The source code of libaec is hosted at DKRZ GitLab.

## Source code and binary releases

The latest releases of libaec can be downloaded at the following
locations:

  https://gitlab.dkrz.de/k202009/libaec/-/releases

or

  https://github.com/MathisRosenhauer/libaec/releases

## Developer snapshot

```shell
  git clone https://gitlab.dkrz.de/k202009/libaec.git
```

# Installation

## General considerations

Libaec achieves the best performance on 64 bit systems. The library
will work correctly on 32 bit systems but encoding and decoding
performance will be much lower.

## Installation from source code release with configure

The most common installation procedure on Unix-like systems looks as
follows:

Unpack the tar archive and change into the unpacked directory.

```shell
  mkdir build
  cd build
  ../configure
  make check install
```

## Installation from source code release with CMake

As an alternative, you can use CMake to install libaec.

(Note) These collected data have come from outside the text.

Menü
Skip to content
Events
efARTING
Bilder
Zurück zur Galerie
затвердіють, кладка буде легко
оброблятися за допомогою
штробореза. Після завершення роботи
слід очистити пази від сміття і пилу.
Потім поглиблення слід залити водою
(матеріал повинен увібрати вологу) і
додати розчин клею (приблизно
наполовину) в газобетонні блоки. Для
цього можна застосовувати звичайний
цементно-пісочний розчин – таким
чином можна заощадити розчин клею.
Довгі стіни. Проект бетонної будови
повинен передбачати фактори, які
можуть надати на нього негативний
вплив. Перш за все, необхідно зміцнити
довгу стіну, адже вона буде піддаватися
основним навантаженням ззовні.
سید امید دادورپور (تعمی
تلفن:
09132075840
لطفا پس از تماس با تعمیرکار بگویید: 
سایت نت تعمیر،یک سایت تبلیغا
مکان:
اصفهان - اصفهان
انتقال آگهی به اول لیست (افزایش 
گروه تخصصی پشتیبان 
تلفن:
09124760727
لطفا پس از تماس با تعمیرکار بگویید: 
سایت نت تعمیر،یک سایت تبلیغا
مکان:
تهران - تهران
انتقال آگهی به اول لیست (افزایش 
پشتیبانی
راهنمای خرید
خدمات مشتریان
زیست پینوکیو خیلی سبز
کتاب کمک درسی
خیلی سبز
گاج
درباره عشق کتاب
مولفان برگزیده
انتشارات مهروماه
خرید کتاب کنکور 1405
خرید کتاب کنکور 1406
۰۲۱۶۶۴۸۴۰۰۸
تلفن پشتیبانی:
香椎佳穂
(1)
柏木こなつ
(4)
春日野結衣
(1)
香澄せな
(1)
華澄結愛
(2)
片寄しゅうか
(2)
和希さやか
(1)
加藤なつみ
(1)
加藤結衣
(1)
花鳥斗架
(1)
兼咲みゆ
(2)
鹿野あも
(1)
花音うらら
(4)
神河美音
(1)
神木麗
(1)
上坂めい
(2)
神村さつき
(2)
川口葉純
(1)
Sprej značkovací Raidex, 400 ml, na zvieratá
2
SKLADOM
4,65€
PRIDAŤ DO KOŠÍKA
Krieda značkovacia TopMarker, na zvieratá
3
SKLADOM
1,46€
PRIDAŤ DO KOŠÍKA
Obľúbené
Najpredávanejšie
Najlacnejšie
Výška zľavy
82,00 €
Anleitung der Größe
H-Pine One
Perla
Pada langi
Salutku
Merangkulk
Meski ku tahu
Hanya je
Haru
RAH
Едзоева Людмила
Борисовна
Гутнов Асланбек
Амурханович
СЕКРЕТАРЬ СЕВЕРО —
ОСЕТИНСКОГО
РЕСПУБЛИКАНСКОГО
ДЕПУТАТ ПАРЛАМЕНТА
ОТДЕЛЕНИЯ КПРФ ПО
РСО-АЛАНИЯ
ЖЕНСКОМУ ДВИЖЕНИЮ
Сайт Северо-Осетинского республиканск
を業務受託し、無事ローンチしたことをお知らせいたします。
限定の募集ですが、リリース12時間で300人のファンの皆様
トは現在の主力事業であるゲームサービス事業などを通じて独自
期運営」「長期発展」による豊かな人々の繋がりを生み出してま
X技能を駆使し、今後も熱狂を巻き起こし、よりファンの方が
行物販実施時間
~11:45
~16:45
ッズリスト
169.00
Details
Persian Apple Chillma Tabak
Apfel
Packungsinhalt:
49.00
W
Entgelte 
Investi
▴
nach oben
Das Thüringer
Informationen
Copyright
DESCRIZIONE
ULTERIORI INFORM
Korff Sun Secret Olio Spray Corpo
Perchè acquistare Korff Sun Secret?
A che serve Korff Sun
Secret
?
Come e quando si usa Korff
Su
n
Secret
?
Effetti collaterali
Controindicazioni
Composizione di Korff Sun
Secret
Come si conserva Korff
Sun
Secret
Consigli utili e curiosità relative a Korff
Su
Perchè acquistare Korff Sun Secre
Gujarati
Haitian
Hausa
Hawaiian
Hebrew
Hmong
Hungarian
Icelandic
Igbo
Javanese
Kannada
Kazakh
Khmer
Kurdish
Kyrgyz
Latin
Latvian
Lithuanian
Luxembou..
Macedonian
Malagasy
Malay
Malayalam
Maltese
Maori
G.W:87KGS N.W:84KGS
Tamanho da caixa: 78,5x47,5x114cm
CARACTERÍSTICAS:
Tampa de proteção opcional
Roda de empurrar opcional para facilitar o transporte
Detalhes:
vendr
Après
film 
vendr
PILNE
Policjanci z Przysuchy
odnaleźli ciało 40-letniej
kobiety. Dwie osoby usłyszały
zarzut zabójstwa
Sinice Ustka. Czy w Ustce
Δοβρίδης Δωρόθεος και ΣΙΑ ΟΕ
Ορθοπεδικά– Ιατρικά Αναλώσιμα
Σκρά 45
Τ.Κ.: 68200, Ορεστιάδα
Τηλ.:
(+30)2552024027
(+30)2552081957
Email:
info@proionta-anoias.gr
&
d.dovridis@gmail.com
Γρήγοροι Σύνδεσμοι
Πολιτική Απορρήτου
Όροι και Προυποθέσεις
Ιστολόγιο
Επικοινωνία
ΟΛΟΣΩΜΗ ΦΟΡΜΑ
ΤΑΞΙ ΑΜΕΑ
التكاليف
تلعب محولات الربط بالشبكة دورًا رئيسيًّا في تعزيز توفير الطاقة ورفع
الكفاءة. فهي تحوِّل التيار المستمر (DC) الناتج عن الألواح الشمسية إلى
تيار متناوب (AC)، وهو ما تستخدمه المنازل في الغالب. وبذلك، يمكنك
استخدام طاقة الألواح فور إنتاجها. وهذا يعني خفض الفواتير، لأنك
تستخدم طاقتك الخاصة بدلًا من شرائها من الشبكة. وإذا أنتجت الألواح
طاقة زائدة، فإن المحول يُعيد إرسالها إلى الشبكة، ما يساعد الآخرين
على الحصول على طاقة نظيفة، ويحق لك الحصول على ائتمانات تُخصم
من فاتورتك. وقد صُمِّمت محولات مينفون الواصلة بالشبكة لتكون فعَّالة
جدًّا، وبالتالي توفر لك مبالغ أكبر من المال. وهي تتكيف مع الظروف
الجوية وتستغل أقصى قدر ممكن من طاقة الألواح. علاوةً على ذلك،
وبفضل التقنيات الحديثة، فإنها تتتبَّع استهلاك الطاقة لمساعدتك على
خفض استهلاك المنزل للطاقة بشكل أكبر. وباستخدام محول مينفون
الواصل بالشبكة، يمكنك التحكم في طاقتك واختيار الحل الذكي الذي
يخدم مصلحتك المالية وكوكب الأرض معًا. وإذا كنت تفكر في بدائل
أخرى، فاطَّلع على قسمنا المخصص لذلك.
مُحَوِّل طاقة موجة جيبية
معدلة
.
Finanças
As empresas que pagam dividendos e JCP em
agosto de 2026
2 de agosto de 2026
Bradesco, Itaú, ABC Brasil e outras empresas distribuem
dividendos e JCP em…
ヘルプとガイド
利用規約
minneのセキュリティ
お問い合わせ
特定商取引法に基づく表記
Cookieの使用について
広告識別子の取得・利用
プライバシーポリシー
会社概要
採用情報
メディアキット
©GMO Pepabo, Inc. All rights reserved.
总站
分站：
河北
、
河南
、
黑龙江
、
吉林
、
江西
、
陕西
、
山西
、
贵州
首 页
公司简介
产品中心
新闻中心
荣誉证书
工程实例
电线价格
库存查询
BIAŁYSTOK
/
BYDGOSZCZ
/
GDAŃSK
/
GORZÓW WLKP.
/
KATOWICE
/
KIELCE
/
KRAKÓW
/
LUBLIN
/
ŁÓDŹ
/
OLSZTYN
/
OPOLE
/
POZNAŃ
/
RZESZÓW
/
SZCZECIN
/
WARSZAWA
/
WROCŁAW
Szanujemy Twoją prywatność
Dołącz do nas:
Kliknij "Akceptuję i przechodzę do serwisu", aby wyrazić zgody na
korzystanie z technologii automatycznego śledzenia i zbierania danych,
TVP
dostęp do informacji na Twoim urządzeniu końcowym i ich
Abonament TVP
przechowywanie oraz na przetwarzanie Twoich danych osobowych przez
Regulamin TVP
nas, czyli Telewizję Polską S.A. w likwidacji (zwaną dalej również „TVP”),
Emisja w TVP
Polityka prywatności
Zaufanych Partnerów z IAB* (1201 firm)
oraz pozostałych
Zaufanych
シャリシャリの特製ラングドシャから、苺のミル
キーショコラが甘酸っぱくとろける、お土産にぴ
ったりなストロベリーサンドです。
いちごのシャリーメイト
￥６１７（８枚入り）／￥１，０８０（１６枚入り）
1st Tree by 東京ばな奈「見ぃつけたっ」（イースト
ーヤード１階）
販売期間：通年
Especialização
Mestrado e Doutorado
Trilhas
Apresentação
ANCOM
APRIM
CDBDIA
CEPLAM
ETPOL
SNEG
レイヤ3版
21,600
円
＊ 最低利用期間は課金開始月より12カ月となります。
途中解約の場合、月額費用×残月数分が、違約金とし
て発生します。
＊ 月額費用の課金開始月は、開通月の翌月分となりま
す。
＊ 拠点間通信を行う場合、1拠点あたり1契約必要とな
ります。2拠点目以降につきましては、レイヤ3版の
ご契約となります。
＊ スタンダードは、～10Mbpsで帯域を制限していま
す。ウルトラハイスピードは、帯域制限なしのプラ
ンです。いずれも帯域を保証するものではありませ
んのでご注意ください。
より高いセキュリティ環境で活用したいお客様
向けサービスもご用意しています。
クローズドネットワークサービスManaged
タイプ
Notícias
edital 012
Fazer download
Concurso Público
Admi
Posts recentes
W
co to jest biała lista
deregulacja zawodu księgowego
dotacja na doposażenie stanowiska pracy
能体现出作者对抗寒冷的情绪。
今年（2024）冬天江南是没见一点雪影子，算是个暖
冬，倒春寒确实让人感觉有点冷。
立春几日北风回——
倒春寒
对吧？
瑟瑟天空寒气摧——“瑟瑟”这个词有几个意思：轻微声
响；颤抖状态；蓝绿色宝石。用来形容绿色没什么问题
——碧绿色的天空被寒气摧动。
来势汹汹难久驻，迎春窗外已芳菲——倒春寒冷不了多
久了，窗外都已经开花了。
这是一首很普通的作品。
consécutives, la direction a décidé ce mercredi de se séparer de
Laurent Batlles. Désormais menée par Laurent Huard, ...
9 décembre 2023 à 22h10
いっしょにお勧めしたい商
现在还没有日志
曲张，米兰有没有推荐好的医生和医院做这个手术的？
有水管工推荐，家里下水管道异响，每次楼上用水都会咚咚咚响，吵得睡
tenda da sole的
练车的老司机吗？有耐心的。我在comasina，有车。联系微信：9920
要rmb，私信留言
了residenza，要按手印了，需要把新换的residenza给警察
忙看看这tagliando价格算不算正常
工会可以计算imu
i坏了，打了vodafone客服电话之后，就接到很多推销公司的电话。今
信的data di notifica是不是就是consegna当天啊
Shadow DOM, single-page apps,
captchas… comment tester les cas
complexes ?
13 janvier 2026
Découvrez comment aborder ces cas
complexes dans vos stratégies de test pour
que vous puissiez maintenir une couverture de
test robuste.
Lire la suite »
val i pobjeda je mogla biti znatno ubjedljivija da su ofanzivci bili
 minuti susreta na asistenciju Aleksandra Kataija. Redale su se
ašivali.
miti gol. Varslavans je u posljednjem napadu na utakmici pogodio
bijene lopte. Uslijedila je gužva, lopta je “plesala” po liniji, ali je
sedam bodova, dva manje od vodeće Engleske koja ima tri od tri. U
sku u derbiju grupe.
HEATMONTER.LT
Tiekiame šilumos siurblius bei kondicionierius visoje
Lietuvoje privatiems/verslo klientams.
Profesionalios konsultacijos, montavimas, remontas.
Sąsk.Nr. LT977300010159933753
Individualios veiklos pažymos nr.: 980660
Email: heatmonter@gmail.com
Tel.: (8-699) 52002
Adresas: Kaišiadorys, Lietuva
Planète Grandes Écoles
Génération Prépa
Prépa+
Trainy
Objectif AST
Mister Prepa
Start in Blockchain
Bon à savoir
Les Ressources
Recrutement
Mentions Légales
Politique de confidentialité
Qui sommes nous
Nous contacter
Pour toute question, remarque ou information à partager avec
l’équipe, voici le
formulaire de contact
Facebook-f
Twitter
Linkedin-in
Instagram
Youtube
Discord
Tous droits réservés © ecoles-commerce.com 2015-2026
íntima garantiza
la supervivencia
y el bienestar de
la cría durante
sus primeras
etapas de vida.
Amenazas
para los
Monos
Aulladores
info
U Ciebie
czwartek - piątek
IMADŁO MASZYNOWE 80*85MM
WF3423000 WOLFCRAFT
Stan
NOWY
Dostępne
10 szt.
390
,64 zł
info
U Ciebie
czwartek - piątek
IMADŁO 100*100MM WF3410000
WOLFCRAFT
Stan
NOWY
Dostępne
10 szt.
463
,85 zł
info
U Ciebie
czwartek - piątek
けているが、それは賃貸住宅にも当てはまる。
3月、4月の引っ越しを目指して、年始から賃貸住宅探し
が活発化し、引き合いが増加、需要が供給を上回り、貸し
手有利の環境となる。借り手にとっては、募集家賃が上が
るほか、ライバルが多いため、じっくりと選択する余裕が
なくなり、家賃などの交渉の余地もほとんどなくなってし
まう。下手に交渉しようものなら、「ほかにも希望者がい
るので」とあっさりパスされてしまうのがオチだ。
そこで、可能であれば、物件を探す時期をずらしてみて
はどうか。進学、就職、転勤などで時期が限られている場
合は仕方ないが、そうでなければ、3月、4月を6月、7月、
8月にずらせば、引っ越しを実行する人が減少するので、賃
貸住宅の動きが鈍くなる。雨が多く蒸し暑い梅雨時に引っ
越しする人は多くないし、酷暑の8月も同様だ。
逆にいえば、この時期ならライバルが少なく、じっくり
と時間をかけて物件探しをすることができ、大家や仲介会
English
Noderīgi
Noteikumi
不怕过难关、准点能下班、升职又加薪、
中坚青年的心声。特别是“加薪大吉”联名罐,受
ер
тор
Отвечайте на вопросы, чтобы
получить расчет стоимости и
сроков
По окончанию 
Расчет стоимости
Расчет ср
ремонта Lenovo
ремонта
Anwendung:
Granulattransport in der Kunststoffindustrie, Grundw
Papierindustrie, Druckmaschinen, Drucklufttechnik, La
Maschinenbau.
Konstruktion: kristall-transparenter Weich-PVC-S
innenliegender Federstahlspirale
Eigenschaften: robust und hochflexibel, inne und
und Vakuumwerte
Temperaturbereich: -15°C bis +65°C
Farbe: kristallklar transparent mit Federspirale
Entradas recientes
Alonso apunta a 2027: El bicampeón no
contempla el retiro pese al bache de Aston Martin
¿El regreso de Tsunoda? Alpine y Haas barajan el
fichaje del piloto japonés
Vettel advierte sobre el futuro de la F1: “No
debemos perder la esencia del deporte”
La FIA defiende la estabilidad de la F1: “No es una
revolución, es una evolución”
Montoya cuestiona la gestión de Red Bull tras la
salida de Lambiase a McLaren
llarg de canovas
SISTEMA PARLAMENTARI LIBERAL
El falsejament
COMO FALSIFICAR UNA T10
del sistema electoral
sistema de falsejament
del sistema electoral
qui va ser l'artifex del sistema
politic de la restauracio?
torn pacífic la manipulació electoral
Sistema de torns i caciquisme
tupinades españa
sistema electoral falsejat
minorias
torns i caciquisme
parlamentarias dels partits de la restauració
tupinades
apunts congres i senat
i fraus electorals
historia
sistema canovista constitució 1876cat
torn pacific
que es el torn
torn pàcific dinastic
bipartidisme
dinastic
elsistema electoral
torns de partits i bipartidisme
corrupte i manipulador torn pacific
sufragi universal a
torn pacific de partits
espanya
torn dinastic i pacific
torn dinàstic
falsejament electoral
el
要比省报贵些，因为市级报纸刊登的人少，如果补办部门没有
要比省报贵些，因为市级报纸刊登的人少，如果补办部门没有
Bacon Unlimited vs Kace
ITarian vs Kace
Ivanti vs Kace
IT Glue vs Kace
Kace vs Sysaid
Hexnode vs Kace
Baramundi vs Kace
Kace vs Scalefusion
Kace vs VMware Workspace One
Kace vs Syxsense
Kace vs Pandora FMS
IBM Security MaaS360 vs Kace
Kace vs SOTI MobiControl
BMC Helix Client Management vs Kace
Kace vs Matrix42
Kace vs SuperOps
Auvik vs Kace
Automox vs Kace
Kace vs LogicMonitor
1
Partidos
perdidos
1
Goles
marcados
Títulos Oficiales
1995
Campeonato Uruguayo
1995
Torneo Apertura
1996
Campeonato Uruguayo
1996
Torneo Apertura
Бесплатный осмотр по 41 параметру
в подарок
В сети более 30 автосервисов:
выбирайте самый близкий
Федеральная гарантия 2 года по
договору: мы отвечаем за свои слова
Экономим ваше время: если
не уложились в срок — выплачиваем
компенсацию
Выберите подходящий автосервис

Unpack the tar archive and change into the unpacked directory.

```shell
  mkdir build
  cd build
  cmake ..
  make install
```

You can set options for compiling using the CMake GUI by replacing the cmake
command with

```shell
  cmake-gui ..
```

or by setting the options manually, e.g.

```shell
  cmake -DCMAKE_BUILD_TYPE=Release -DCMAKE_INSTALL_PREFIX=~/local ..
```

CMake can also generate project files for Microsoft Visual Studio when
used in Windows.

## Installation from cloned repository

The configure script is not included in the repository. You can
generate it with autotools and gnulib:

```shell
  cd libaec
  gnulib-tool --import lib-symbol-visibility
  autoreconf -iv
  mkdir build
  cd build
  ../configure
  make check install
```

# Intel compiler settings

The Intel compiler can improve performance by vectorizing certain
parts of the code on x86 architectures. Assuming your CPU supports
AVX2, the following options will increase encoding speed.

```shell
  ../configure CC=icc
  make CFLAGS="-O3 -xCORE-AVX2" bench
```

On a 3.4 GHz E3-1240 v3 we see more than 400 MiB/s for encoding
typical data.

Using other SIMD instruction sets on older CPUs may also help.